Dataset excerpts:
◇ ◇ ◇ ◇ ◇ ◇ ◇

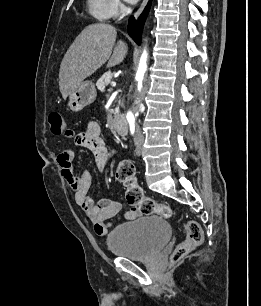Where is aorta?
Here are the masks:
<instances>
[{"instance_id":"762f6f07","label":"aorta","mask_w":261,"mask_h":306,"mask_svg":"<svg viewBox=\"0 0 261 306\" xmlns=\"http://www.w3.org/2000/svg\"><path fill=\"white\" fill-rule=\"evenodd\" d=\"M147 70V52L144 50L141 58H140V62H139V66H138V70L136 73V79L138 81V91H141L142 88V80L144 78V74ZM135 113L132 110H128L127 114H126V118L128 120V122H134L135 121Z\"/></svg>"}]
</instances>
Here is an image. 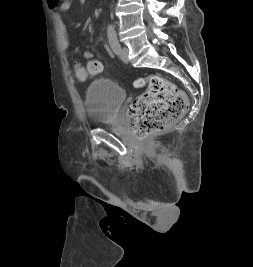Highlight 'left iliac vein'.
<instances>
[{"label":"left iliac vein","instance_id":"left-iliac-vein-1","mask_svg":"<svg viewBox=\"0 0 253 267\" xmlns=\"http://www.w3.org/2000/svg\"><path fill=\"white\" fill-rule=\"evenodd\" d=\"M128 54H129V50L127 47H122L119 51V56L125 63H128L129 61Z\"/></svg>","mask_w":253,"mask_h":267}]
</instances>
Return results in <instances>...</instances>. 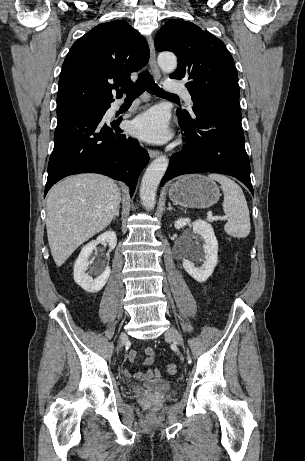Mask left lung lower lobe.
I'll return each instance as SVG.
<instances>
[{"label":"left lung lower lobe","mask_w":305,"mask_h":461,"mask_svg":"<svg viewBox=\"0 0 305 461\" xmlns=\"http://www.w3.org/2000/svg\"><path fill=\"white\" fill-rule=\"evenodd\" d=\"M192 110L193 117L177 113L186 145L172 155L161 185L182 174L214 172L236 177L253 194L239 98L213 99Z\"/></svg>","instance_id":"left-lung-lower-lobe-1"}]
</instances>
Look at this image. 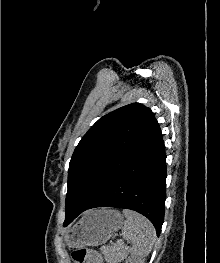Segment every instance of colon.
<instances>
[{"label":"colon","mask_w":220,"mask_h":263,"mask_svg":"<svg viewBox=\"0 0 220 263\" xmlns=\"http://www.w3.org/2000/svg\"><path fill=\"white\" fill-rule=\"evenodd\" d=\"M73 263H88L93 260L95 263H102L101 255L88 248H78L72 252Z\"/></svg>","instance_id":"5ec220e1"}]
</instances>
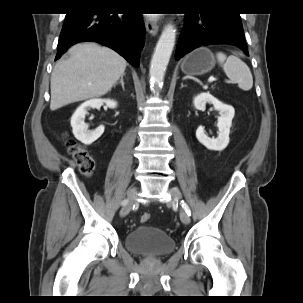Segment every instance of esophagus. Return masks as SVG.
<instances>
[{
  "label": "esophagus",
  "mask_w": 303,
  "mask_h": 303,
  "mask_svg": "<svg viewBox=\"0 0 303 303\" xmlns=\"http://www.w3.org/2000/svg\"><path fill=\"white\" fill-rule=\"evenodd\" d=\"M145 27L149 34L155 36L159 31V24L156 20L147 18L145 20Z\"/></svg>",
  "instance_id": "obj_1"
}]
</instances>
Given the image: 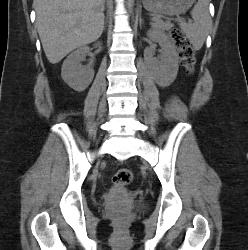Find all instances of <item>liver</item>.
Instances as JSON below:
<instances>
[{"label": "liver", "instance_id": "obj_1", "mask_svg": "<svg viewBox=\"0 0 248 250\" xmlns=\"http://www.w3.org/2000/svg\"><path fill=\"white\" fill-rule=\"evenodd\" d=\"M105 0H34L36 27L48 61L60 62L96 41L104 29Z\"/></svg>", "mask_w": 248, "mask_h": 250}]
</instances>
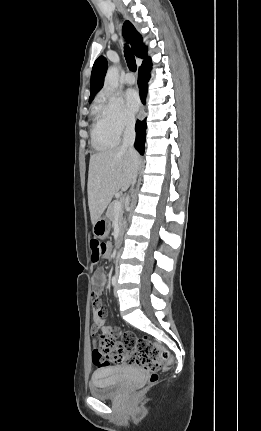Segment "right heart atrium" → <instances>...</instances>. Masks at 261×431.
Wrapping results in <instances>:
<instances>
[{"instance_id": "right-heart-atrium-1", "label": "right heart atrium", "mask_w": 261, "mask_h": 431, "mask_svg": "<svg viewBox=\"0 0 261 431\" xmlns=\"http://www.w3.org/2000/svg\"><path fill=\"white\" fill-rule=\"evenodd\" d=\"M98 106L104 116L108 128L120 136L134 126L133 116L124 108L121 100L107 92L100 94Z\"/></svg>"}]
</instances>
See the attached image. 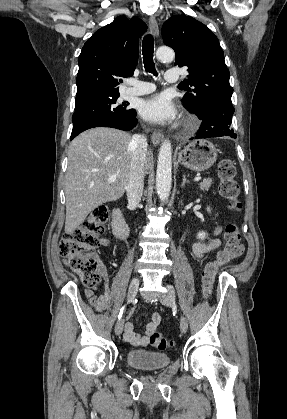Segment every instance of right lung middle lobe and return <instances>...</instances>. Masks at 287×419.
<instances>
[{"label":"right lung middle lobe","instance_id":"dd1d6c3e","mask_svg":"<svg viewBox=\"0 0 287 419\" xmlns=\"http://www.w3.org/2000/svg\"><path fill=\"white\" fill-rule=\"evenodd\" d=\"M119 95L98 100L81 107H75L72 117L73 129L82 123L99 117L127 118L133 115L134 109L128 107V103H119Z\"/></svg>","mask_w":287,"mask_h":419}]
</instances>
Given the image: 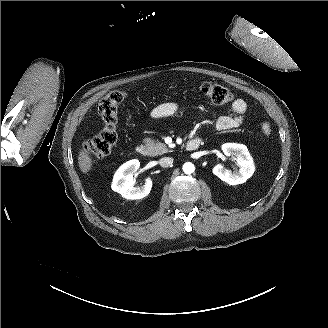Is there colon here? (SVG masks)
I'll list each match as a JSON object with an SVG mask.
<instances>
[{"mask_svg":"<svg viewBox=\"0 0 328 328\" xmlns=\"http://www.w3.org/2000/svg\"><path fill=\"white\" fill-rule=\"evenodd\" d=\"M199 92L218 105L227 104L232 100V94L227 88L210 82L202 83L199 86ZM126 97L127 94L124 91L114 90L105 95L100 101L98 113L103 127L95 137L85 142L84 150L87 153L102 158L112 151L118 140L116 130L118 108ZM261 130L265 136H269L272 132L271 125L267 122L262 124Z\"/></svg>","mask_w":328,"mask_h":328,"instance_id":"5ec220e1","label":"colon"}]
</instances>
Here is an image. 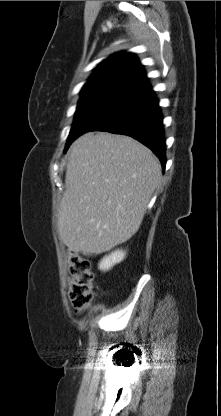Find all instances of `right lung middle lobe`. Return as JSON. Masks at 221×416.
<instances>
[{
    "label": "right lung middle lobe",
    "mask_w": 221,
    "mask_h": 416,
    "mask_svg": "<svg viewBox=\"0 0 221 416\" xmlns=\"http://www.w3.org/2000/svg\"><path fill=\"white\" fill-rule=\"evenodd\" d=\"M125 98L114 94L81 97L65 151L78 136L94 129Z\"/></svg>",
    "instance_id": "right-lung-middle-lobe-1"
}]
</instances>
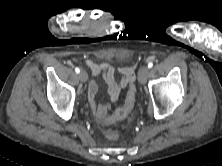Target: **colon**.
<instances>
[{"label":"colon","instance_id":"colon-1","mask_svg":"<svg viewBox=\"0 0 222 166\" xmlns=\"http://www.w3.org/2000/svg\"><path fill=\"white\" fill-rule=\"evenodd\" d=\"M135 96H136V87L134 84H131L124 101V104L119 107L106 121L107 124L116 123L118 121H121L125 119L131 110L134 107L135 104ZM106 135L109 139L115 140L117 138V133L112 130H108L106 132Z\"/></svg>","mask_w":222,"mask_h":166}]
</instances>
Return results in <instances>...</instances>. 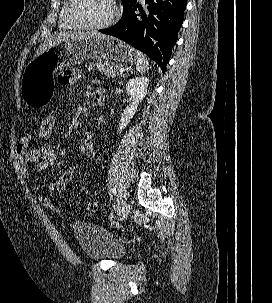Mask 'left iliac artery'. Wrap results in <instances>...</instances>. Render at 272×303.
<instances>
[{
	"instance_id": "1",
	"label": "left iliac artery",
	"mask_w": 272,
	"mask_h": 303,
	"mask_svg": "<svg viewBox=\"0 0 272 303\" xmlns=\"http://www.w3.org/2000/svg\"><path fill=\"white\" fill-rule=\"evenodd\" d=\"M116 209H117V210H116V211H117V213H118V214H120L121 209H120L119 203L116 205Z\"/></svg>"
}]
</instances>
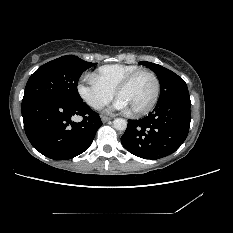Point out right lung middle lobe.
<instances>
[{"label": "right lung middle lobe", "instance_id": "dd1d6c3e", "mask_svg": "<svg viewBox=\"0 0 233 233\" xmlns=\"http://www.w3.org/2000/svg\"><path fill=\"white\" fill-rule=\"evenodd\" d=\"M94 65L95 63L86 62L74 55L62 56L42 65L30 76L22 105L43 98L82 101L77 83L81 74Z\"/></svg>", "mask_w": 233, "mask_h": 233}]
</instances>
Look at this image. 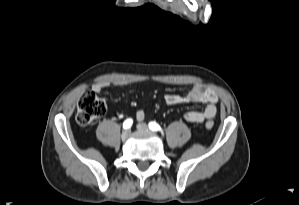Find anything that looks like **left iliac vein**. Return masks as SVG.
Masks as SVG:
<instances>
[{
    "label": "left iliac vein",
    "mask_w": 299,
    "mask_h": 205,
    "mask_svg": "<svg viewBox=\"0 0 299 205\" xmlns=\"http://www.w3.org/2000/svg\"><path fill=\"white\" fill-rule=\"evenodd\" d=\"M137 129L139 131H149V128H148V126L145 123H139L137 125Z\"/></svg>",
    "instance_id": "1"
}]
</instances>
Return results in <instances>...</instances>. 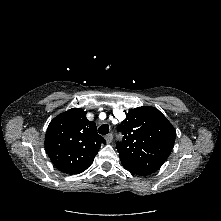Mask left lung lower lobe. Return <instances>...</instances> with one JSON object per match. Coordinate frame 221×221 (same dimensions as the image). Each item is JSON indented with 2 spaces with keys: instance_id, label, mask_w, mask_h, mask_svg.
I'll return each mask as SVG.
<instances>
[{
  "instance_id": "1",
  "label": "left lung lower lobe",
  "mask_w": 221,
  "mask_h": 221,
  "mask_svg": "<svg viewBox=\"0 0 221 221\" xmlns=\"http://www.w3.org/2000/svg\"><path fill=\"white\" fill-rule=\"evenodd\" d=\"M130 171V170H129ZM157 170H153V169H146V170H142V171H130L133 174H137L139 176H145V175H149L152 174L154 172H156Z\"/></svg>"
}]
</instances>
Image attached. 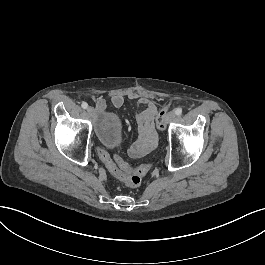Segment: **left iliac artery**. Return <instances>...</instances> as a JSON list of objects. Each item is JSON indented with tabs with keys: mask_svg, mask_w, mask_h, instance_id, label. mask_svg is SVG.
<instances>
[{
	"mask_svg": "<svg viewBox=\"0 0 265 265\" xmlns=\"http://www.w3.org/2000/svg\"><path fill=\"white\" fill-rule=\"evenodd\" d=\"M175 114L178 115V116L181 115L182 114V108H179V107L176 108L175 109Z\"/></svg>",
	"mask_w": 265,
	"mask_h": 265,
	"instance_id": "1",
	"label": "left iliac artery"
}]
</instances>
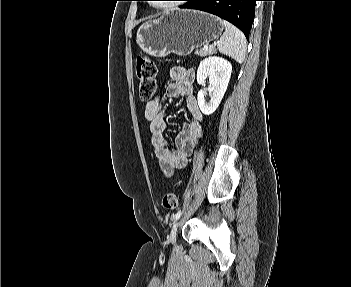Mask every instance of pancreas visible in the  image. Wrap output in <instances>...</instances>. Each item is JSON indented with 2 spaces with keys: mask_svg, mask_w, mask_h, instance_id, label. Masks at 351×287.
Wrapping results in <instances>:
<instances>
[{
  "mask_svg": "<svg viewBox=\"0 0 351 287\" xmlns=\"http://www.w3.org/2000/svg\"><path fill=\"white\" fill-rule=\"evenodd\" d=\"M214 52V49H212V48H208L207 50H205L204 48L203 49H198V50H196V54L198 55V56H201V57H205V56H207V55H210V54H212Z\"/></svg>",
  "mask_w": 351,
  "mask_h": 287,
  "instance_id": "1",
  "label": "pancreas"
}]
</instances>
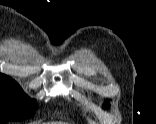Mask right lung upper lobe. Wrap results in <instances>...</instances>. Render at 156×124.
Listing matches in <instances>:
<instances>
[{
	"label": "right lung upper lobe",
	"mask_w": 156,
	"mask_h": 124,
	"mask_svg": "<svg viewBox=\"0 0 156 124\" xmlns=\"http://www.w3.org/2000/svg\"><path fill=\"white\" fill-rule=\"evenodd\" d=\"M0 78H10V77H8L7 75H4V74L0 73Z\"/></svg>",
	"instance_id": "right-lung-upper-lobe-1"
}]
</instances>
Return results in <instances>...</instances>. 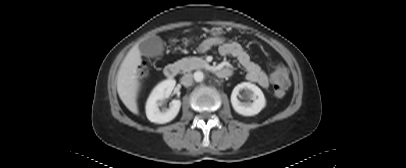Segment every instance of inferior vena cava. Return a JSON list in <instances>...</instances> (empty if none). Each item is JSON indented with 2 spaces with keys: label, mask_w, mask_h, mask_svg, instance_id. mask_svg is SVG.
<instances>
[{
  "label": "inferior vena cava",
  "mask_w": 406,
  "mask_h": 168,
  "mask_svg": "<svg viewBox=\"0 0 406 168\" xmlns=\"http://www.w3.org/2000/svg\"><path fill=\"white\" fill-rule=\"evenodd\" d=\"M181 81L185 87H189L193 83V75L191 73H187L182 77Z\"/></svg>",
  "instance_id": "1"
}]
</instances>
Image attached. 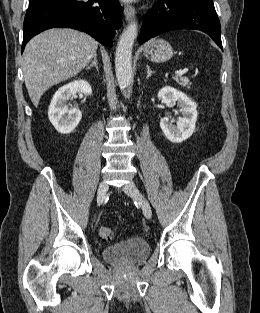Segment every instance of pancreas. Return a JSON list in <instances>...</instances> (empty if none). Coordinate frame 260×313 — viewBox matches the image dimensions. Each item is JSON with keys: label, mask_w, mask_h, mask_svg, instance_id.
Returning a JSON list of instances; mask_svg holds the SVG:
<instances>
[{"label": "pancreas", "mask_w": 260, "mask_h": 313, "mask_svg": "<svg viewBox=\"0 0 260 313\" xmlns=\"http://www.w3.org/2000/svg\"><path fill=\"white\" fill-rule=\"evenodd\" d=\"M177 83L183 87H188L190 88V80L187 77H180L177 79Z\"/></svg>", "instance_id": "obj_1"}]
</instances>
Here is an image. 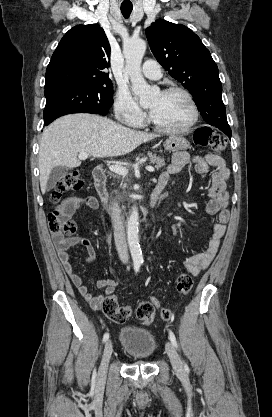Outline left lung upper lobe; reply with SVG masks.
<instances>
[{
	"mask_svg": "<svg viewBox=\"0 0 272 417\" xmlns=\"http://www.w3.org/2000/svg\"><path fill=\"white\" fill-rule=\"evenodd\" d=\"M146 37L163 68L190 91L203 119L221 131H231L218 67L200 38L186 26L163 19L146 29Z\"/></svg>",
	"mask_w": 272,
	"mask_h": 417,
	"instance_id": "5c2ea615",
	"label": "left lung upper lobe"
}]
</instances>
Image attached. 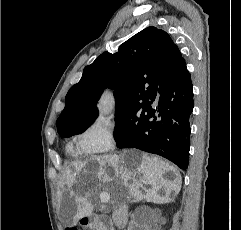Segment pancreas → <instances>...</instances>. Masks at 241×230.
Masks as SVG:
<instances>
[{
  "instance_id": "1",
  "label": "pancreas",
  "mask_w": 241,
  "mask_h": 230,
  "mask_svg": "<svg viewBox=\"0 0 241 230\" xmlns=\"http://www.w3.org/2000/svg\"><path fill=\"white\" fill-rule=\"evenodd\" d=\"M95 230H108V229L102 222L99 221L95 226Z\"/></svg>"
}]
</instances>
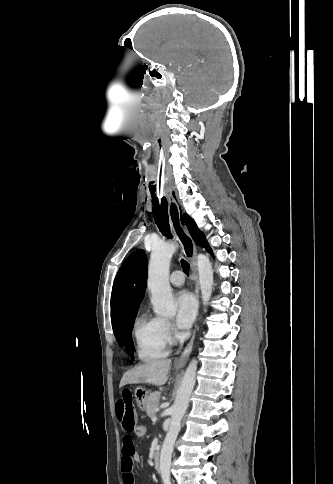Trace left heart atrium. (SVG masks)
I'll list each match as a JSON object with an SVG mask.
<instances>
[{"instance_id": "1", "label": "left heart atrium", "mask_w": 333, "mask_h": 484, "mask_svg": "<svg viewBox=\"0 0 333 484\" xmlns=\"http://www.w3.org/2000/svg\"><path fill=\"white\" fill-rule=\"evenodd\" d=\"M175 304L177 326L187 329L195 318L197 303L191 293L180 291L175 296Z\"/></svg>"}]
</instances>
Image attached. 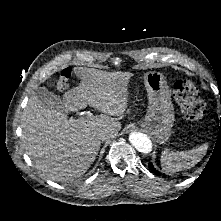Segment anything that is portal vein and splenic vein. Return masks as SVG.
<instances>
[{
  "instance_id": "1",
  "label": "portal vein and splenic vein",
  "mask_w": 221,
  "mask_h": 221,
  "mask_svg": "<svg viewBox=\"0 0 221 221\" xmlns=\"http://www.w3.org/2000/svg\"><path fill=\"white\" fill-rule=\"evenodd\" d=\"M87 116H88V117H91V116H92V113H91V112H87ZM71 121L73 122L74 120L71 119Z\"/></svg>"
}]
</instances>
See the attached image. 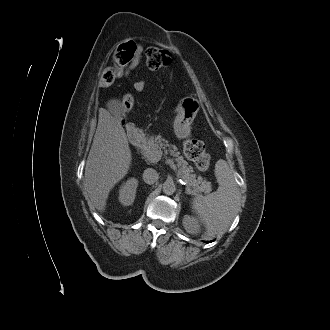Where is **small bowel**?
<instances>
[{
    "mask_svg": "<svg viewBox=\"0 0 330 330\" xmlns=\"http://www.w3.org/2000/svg\"><path fill=\"white\" fill-rule=\"evenodd\" d=\"M141 61V47L135 44V54L132 61L117 73L118 78L128 77L139 65ZM146 82L144 79H139L134 82L133 88L136 92H142L145 88Z\"/></svg>",
    "mask_w": 330,
    "mask_h": 330,
    "instance_id": "1",
    "label": "small bowel"
}]
</instances>
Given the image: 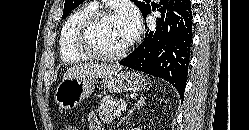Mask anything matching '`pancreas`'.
<instances>
[{"mask_svg":"<svg viewBox=\"0 0 249 130\" xmlns=\"http://www.w3.org/2000/svg\"><path fill=\"white\" fill-rule=\"evenodd\" d=\"M122 101V99L117 100L110 96H105L100 103V106L98 107V114L100 116V119L106 123L110 124L114 119L117 118V116L120 114L117 111V107L119 103Z\"/></svg>","mask_w":249,"mask_h":130,"instance_id":"pancreas-1","label":"pancreas"}]
</instances>
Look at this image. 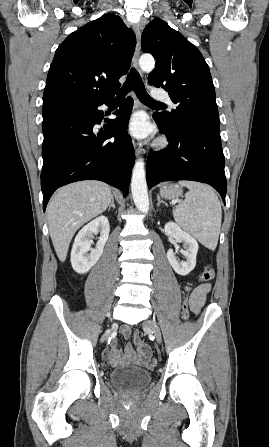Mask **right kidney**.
I'll list each match as a JSON object with an SVG mask.
<instances>
[{
	"label": "right kidney",
	"mask_w": 269,
	"mask_h": 447,
	"mask_svg": "<svg viewBox=\"0 0 269 447\" xmlns=\"http://www.w3.org/2000/svg\"><path fill=\"white\" fill-rule=\"evenodd\" d=\"M98 231H100V237L94 249H91L90 245L93 241L90 237L93 233H98ZM109 231L110 224L106 216L95 218V220L84 225V227L78 231L71 251L72 267L77 273H86V271L91 269L92 265H95L96 261H98L100 255L103 253ZM88 251H90V253H88Z\"/></svg>",
	"instance_id": "1"
}]
</instances>
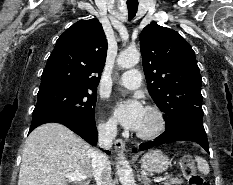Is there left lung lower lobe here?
<instances>
[{
    "mask_svg": "<svg viewBox=\"0 0 233 185\" xmlns=\"http://www.w3.org/2000/svg\"><path fill=\"white\" fill-rule=\"evenodd\" d=\"M181 140L196 142L209 153L208 140L203 127L202 108L188 112L179 121L166 128V131L158 138L140 145L139 149L147 150L157 145ZM133 151H136V149H133Z\"/></svg>",
    "mask_w": 233,
    "mask_h": 185,
    "instance_id": "0a47b994",
    "label": "left lung lower lobe"
}]
</instances>
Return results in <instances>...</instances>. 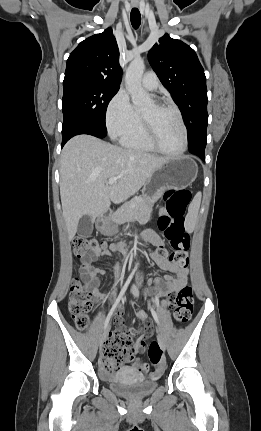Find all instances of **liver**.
Returning a JSON list of instances; mask_svg holds the SVG:
<instances>
[{
	"mask_svg": "<svg viewBox=\"0 0 261 431\" xmlns=\"http://www.w3.org/2000/svg\"><path fill=\"white\" fill-rule=\"evenodd\" d=\"M166 160L90 135L70 139L62 150L60 165V196L69 240L83 216L94 220L111 202L119 204L136 194ZM110 177H118L113 185H108Z\"/></svg>",
	"mask_w": 261,
	"mask_h": 431,
	"instance_id": "6515ba94",
	"label": "liver"
}]
</instances>
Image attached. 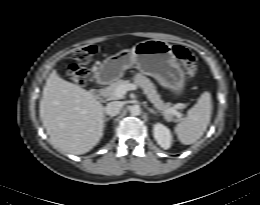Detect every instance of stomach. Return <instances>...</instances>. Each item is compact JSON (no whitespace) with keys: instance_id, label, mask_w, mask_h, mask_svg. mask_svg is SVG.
Returning a JSON list of instances; mask_svg holds the SVG:
<instances>
[{"instance_id":"0dacf381","label":"stomach","mask_w":260,"mask_h":205,"mask_svg":"<svg viewBox=\"0 0 260 205\" xmlns=\"http://www.w3.org/2000/svg\"><path fill=\"white\" fill-rule=\"evenodd\" d=\"M134 66L141 73L154 77L161 86L180 95L186 85V75L172 51V46L160 39H150L136 44L131 50H122L108 57L100 65L97 80L110 83Z\"/></svg>"}]
</instances>
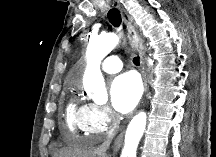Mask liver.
<instances>
[{"label":"liver","instance_id":"liver-1","mask_svg":"<svg viewBox=\"0 0 216 157\" xmlns=\"http://www.w3.org/2000/svg\"><path fill=\"white\" fill-rule=\"evenodd\" d=\"M57 157H103V154L95 148L74 146L61 150Z\"/></svg>","mask_w":216,"mask_h":157}]
</instances>
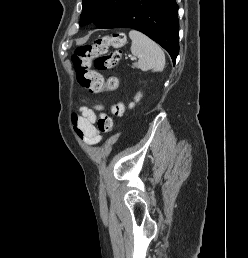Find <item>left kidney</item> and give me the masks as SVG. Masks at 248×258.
Segmentation results:
<instances>
[{"label": "left kidney", "instance_id": "obj_1", "mask_svg": "<svg viewBox=\"0 0 248 258\" xmlns=\"http://www.w3.org/2000/svg\"><path fill=\"white\" fill-rule=\"evenodd\" d=\"M142 97L141 93H138L135 97V101L138 102L140 98ZM135 103H130L129 108H133Z\"/></svg>", "mask_w": 248, "mask_h": 258}]
</instances>
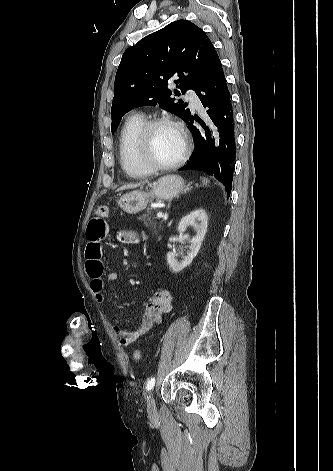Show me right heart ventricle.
<instances>
[{"instance_id": "right-heart-ventricle-1", "label": "right heart ventricle", "mask_w": 333, "mask_h": 471, "mask_svg": "<svg viewBox=\"0 0 333 471\" xmlns=\"http://www.w3.org/2000/svg\"><path fill=\"white\" fill-rule=\"evenodd\" d=\"M145 122L142 116L132 115L124 122L119 135V162L123 171L133 179L152 173L140 163L137 155L138 136Z\"/></svg>"}]
</instances>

◇ ◇ ◇ ◇ ◇ ◇ ◇

--- WHAT TO WORK ON ---
Here the lines from the one with "Mask liver." through the last line of the data above need to be repeated exactly, both included, and any picture omitted.

--- COMPLETED TASK ---
Mask liver.
<instances>
[{"label":"liver","instance_id":"liver-1","mask_svg":"<svg viewBox=\"0 0 216 157\" xmlns=\"http://www.w3.org/2000/svg\"><path fill=\"white\" fill-rule=\"evenodd\" d=\"M57 157H103V154L95 148L74 146L61 150Z\"/></svg>","mask_w":216,"mask_h":157}]
</instances>
Find <item>left kidney</item> and give me the masks as SVG. Masks at 248×258.
Segmentation results:
<instances>
[{"label": "left kidney", "instance_id": "obj_1", "mask_svg": "<svg viewBox=\"0 0 248 258\" xmlns=\"http://www.w3.org/2000/svg\"><path fill=\"white\" fill-rule=\"evenodd\" d=\"M142 97L141 93H138L135 97V101L138 102L140 98ZM135 103H130L129 108H133Z\"/></svg>", "mask_w": 248, "mask_h": 258}]
</instances>
Show me right heart ventricle.
<instances>
[{"instance_id": "right-heart-ventricle-1", "label": "right heart ventricle", "mask_w": 333, "mask_h": 471, "mask_svg": "<svg viewBox=\"0 0 333 471\" xmlns=\"http://www.w3.org/2000/svg\"><path fill=\"white\" fill-rule=\"evenodd\" d=\"M145 122L142 116L132 115L124 122L119 135V162L123 171L133 179L152 173L140 163L137 155L138 136Z\"/></svg>"}]
</instances>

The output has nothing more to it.